Mixture of h-1 heads vs. h heads - ACL 2020
What follows are some short notes on the paper on the mixture of h-1 heads vs. h heads.
Overall theme
Usually in the transformer architecture we use multiple heads. Are all of these necessary?
Earlier papers have indicated that the architecture is overparametrized, not all of the heads might be necessary.
This paper keeps all the heads, but instead of mixing the heads uniformly, inserts a layer that learns the right mixture of the heads.
What is mostly important to follow in this paper is the transition from the usual aggregation of heads in a transformer to what this paper does.
Usual aggregation: Given the head outputs \(H_1, H_2, ..., H_h\) the vanilla transformer uses a matrix \(W\) to aggregate these head outputs. Thus this corresponds to a input-independent combination of the head values. Of course the attention heads do incorporate the inputs, so the aggregation does take the input into account.
Next, the authors motivate the addition of an extra component (the MAE component - mixture of attentive experts) to the existing transformer architecture.
Whenever such components are added on to an existing architecture, two questions arise:
- Is it possible to capture the new component in the existing framework? i.e. is the new component really new?
- Is the new component useful?
The new component - Mixture of experts: The starting point is the realisation mentioned above: in the current transformer architecture, the different heads are aggregated according to the weight matrix \(W\); this is equivalent to the same aggregation irrespective of the inputs (and the input matrices \(H_i\)).
We may think of the heads as being experts, and thereby we would want to learn the correct mixture of experts, i.e. the correct weighting of the experts.
Main questions
- Surprise 1: we would have made each individual head \(H_i\) as an expert. Instead here, each expert corresponds to \(h-1\) heads, so that every two experts “share” \(h-2\) heads. Why is this?
- Surprise 2: The sampling step in the F-step. We use the relative importances/weights of the experts (the \(g\) values) and then we sample using these weights. We choose only the expert chosen by this process to update weights in this round.
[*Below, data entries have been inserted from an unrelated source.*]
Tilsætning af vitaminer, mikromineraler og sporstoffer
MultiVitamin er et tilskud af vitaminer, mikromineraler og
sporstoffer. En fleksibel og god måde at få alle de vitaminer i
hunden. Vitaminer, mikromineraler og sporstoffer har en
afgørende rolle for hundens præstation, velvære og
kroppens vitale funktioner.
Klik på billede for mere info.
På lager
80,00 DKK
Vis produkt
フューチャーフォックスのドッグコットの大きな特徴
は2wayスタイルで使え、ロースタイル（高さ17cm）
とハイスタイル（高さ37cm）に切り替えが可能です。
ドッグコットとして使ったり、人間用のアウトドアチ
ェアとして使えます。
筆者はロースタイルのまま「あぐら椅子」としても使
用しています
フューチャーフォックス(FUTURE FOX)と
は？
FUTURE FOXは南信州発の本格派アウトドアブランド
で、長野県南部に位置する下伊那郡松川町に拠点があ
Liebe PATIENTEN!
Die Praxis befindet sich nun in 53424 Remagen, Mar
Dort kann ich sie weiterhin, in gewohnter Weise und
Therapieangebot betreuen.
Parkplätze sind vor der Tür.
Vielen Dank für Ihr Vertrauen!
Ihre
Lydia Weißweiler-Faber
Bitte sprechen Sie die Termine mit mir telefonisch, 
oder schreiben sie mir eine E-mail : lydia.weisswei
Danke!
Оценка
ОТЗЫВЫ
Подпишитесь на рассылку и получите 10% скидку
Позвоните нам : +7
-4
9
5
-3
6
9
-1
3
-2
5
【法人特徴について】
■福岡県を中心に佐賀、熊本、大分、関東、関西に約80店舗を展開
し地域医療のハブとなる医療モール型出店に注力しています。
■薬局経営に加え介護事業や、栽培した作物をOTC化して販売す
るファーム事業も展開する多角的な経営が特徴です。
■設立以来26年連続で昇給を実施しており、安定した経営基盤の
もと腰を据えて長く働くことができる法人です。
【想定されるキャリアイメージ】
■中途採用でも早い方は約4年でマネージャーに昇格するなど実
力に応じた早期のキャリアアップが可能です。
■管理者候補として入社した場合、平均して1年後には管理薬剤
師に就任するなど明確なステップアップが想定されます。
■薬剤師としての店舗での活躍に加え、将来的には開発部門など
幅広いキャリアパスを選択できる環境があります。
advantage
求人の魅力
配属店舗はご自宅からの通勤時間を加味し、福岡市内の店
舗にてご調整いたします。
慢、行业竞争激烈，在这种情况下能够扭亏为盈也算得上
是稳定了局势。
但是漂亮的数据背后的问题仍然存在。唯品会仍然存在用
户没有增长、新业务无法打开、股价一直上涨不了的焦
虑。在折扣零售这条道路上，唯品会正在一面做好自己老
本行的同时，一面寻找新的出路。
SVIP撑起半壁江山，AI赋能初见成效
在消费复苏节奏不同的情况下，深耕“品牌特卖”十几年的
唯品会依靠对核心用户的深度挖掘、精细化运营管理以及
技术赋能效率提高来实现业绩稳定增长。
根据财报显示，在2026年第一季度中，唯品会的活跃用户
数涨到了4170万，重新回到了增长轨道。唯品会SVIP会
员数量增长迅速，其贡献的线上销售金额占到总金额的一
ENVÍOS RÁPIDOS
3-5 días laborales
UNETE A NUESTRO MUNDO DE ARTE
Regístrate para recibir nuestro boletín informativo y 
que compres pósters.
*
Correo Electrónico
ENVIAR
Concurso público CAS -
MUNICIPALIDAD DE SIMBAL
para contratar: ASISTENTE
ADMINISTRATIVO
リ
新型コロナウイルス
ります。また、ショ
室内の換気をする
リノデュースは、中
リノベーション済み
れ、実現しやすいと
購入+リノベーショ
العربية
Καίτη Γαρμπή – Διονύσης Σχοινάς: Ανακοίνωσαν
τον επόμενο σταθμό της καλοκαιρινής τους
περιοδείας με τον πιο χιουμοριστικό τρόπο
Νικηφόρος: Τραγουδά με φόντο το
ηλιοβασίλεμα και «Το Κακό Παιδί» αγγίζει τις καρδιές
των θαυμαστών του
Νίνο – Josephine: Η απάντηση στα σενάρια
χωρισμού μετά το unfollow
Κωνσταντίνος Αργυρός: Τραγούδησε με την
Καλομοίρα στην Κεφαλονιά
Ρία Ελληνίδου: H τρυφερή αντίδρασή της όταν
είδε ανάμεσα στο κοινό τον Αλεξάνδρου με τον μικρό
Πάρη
Is this why we choose an expert to be a selection of \(h-1\) heads? So that across different experts (and their updates) there is some sharing of weights; so that in different rounds, we are not updating entirely different sets of weights. Is this done so that we have faster convergence?
- Surprise 3: The authors refer to an earlier paper on mixture models - as to how such models fixate to a degenerate set of weights. This is why they use a block coordinate descent style update instead of jointly updating the F and the G vectors in the paper (their NoBCD model).
- Surprise 4: Connections to dropout